A non-handicapped format is the only way to truly determine a winner. The format of the game is what dictates the level of play needed to win. In an even 9-ball race to 15, an amateur has very little chance at beating a professional player. An amateur can win a few racks here and there, but the outcome will almost always be the same. The pro wins. As the race goes on, the amateur makes more and more mistakes while the pro maintains a very consistent level of play.

A handicap is basically trying to gauge how often a player will make an error, combined with what shots they can execute, how often they can do this, and for how long at a time.

For example: An amateur player goes against a professional in a handicapped format. The race is 5-15.

How can you legitimately say that a 5-15 race is fair, basing it on the assumption that the amateur player will mess up 3 times more often than the pro? Well, they're both humans, right? What if the amateur player has gotten better since he was last evaluated? Is it fair to the professional that spent years honing his skills to lose with a score of 5-12? He won 7 games more than his opponent, yet he is considered defeated? You can see how this is not a fair or consistent format.

Pool Players Vs. People Who Play Pool

There are basically 2 types of pool shooters. "People who play pool" and "pool players". The majority of "people who play pool" are involved in amateur leagues or just go to pool halls and bars to shoot pool for fun. These people are content with playing just to be involved in a social setting, pool is just the chosen form of entertainment. This is harmless fun, and has mostly harmless effects on the game. However, those same players are unknowingly segregating themselves from the beauty and true essence of the game. More often than not, it takes players years of experience before being able to view the full spectrum of what billiards is all about. This is largely due to the players not being integrated with educated and experienced players. If you want to be good at something or become educated on a topic, does it not make sense to surround yourself with the experts?

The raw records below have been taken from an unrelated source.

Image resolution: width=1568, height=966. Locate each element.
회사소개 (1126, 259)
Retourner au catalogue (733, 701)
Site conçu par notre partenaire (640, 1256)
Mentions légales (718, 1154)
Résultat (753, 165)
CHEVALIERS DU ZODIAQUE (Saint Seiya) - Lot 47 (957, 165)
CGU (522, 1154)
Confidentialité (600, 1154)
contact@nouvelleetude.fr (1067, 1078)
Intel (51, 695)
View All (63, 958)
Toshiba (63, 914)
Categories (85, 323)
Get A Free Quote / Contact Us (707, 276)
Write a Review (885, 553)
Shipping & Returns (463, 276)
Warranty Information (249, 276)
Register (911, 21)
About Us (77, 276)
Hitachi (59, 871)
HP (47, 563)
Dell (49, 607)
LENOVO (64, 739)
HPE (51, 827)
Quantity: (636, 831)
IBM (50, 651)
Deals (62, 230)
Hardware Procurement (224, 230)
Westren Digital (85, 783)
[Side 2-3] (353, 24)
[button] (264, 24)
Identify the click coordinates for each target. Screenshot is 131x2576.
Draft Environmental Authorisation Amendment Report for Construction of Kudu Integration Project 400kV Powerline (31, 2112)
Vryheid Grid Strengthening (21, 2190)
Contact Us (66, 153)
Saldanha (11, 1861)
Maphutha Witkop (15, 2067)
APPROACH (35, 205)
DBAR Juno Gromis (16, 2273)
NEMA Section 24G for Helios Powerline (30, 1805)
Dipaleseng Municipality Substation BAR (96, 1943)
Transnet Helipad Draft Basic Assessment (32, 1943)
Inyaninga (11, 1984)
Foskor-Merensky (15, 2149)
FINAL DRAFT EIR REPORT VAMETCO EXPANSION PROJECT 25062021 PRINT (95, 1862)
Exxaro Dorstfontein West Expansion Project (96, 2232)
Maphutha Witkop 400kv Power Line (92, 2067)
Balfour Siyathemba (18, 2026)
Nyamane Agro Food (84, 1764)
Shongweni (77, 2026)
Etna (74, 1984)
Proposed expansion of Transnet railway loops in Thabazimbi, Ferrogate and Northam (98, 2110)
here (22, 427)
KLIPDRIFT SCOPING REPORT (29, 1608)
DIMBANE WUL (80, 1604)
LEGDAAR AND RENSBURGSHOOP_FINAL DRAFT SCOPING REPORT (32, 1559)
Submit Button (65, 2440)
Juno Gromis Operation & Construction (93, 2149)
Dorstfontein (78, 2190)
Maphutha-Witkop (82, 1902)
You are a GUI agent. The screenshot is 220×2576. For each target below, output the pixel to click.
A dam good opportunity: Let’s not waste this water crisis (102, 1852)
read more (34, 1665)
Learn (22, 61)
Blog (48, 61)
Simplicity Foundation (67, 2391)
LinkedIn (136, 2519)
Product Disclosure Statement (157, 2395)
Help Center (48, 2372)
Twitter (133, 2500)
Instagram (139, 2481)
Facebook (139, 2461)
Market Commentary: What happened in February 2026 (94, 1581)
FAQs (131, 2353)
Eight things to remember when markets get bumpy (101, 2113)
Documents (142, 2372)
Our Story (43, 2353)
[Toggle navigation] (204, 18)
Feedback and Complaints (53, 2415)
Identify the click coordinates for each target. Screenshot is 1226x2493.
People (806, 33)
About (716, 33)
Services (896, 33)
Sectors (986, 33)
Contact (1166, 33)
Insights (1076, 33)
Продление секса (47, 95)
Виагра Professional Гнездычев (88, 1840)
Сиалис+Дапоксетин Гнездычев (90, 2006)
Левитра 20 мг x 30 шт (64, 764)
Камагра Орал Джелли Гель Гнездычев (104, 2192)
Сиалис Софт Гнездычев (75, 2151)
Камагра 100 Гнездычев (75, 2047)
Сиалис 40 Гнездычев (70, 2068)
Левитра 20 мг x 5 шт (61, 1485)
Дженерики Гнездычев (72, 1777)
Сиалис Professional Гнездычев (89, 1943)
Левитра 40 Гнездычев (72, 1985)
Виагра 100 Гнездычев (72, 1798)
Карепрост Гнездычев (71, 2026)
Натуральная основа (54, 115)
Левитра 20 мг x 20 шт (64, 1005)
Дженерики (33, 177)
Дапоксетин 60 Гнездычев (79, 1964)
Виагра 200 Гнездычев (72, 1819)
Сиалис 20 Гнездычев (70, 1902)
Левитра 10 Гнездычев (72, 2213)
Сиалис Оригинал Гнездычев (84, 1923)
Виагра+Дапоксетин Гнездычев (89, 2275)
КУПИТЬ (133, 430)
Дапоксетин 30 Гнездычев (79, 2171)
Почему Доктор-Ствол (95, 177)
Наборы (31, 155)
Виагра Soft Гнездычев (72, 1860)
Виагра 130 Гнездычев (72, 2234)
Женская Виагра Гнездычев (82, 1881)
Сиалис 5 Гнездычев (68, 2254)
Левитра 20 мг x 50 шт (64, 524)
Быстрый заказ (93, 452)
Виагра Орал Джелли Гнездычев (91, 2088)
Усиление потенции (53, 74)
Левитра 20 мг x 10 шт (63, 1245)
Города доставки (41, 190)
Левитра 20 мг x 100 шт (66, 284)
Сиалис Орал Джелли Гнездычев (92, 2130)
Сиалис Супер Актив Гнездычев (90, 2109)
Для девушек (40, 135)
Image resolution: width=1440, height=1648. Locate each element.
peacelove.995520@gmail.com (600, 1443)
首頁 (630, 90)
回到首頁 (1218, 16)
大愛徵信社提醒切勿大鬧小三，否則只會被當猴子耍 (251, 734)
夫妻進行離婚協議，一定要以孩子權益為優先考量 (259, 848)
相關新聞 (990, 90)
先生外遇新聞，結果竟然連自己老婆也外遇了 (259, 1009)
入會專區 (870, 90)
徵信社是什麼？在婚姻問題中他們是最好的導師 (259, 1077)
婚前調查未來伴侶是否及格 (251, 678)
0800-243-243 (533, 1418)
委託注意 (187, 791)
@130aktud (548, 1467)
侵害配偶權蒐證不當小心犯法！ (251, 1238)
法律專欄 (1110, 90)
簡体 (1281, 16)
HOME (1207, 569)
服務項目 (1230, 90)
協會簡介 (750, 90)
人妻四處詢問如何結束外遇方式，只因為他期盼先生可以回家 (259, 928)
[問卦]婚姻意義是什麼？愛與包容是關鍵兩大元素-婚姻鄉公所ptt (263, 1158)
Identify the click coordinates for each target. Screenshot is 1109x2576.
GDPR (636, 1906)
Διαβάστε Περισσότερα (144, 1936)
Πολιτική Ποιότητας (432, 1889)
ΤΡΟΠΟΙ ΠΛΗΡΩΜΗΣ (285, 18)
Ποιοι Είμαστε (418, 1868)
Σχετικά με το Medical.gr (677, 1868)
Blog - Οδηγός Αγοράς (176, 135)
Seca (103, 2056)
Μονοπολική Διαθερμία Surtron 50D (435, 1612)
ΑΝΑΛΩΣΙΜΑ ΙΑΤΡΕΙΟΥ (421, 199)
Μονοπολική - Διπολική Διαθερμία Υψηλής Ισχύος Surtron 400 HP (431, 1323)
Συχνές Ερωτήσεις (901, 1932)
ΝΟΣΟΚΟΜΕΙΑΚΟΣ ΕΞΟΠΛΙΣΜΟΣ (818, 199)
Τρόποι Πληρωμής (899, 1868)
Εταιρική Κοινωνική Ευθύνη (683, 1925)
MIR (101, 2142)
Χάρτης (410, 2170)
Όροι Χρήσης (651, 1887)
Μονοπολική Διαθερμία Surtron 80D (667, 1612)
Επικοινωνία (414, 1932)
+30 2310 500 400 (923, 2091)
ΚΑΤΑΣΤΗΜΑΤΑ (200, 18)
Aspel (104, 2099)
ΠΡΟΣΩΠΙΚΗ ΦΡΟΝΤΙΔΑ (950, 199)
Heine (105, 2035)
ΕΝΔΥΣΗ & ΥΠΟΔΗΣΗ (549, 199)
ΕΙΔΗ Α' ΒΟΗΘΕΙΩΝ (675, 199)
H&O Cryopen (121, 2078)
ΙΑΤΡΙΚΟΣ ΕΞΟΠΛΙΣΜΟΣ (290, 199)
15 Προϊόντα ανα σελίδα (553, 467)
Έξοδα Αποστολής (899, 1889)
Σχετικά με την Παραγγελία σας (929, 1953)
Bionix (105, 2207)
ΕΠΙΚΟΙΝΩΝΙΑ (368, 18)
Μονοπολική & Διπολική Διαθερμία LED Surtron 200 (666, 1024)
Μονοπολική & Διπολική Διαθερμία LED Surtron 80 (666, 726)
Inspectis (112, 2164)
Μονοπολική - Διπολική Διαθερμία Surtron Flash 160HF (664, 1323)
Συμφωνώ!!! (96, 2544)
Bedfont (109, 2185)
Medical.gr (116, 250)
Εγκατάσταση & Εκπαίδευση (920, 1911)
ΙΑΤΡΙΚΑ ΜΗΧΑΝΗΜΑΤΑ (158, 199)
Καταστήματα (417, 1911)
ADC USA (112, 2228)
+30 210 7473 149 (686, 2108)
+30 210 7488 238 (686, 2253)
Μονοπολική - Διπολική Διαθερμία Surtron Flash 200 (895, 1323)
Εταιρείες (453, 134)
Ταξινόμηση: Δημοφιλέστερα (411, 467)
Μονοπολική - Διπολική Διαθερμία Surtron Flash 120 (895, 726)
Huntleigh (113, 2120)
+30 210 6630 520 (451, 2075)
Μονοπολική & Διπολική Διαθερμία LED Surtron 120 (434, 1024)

In come the "pool players" of the world. Two main factors create a true pool player, and it's not how well they play. Some have friends or relatives that are already in the know that have brought them into the scene. The others have already experienced the initial offerings of the pool scene alone, and have looked beyond what was shown. They strive to better their skills all while respecting strong players and the game itself. These players will go out of their way to get to the closest tournament or even just to watch high level players compete. They continue to test themselves in competition and even put cash on the line against other players, simply to prove they are a worthy opponent. They are the lifeblood of billiards. This group is the dominant source of professionals and competitive amateurs.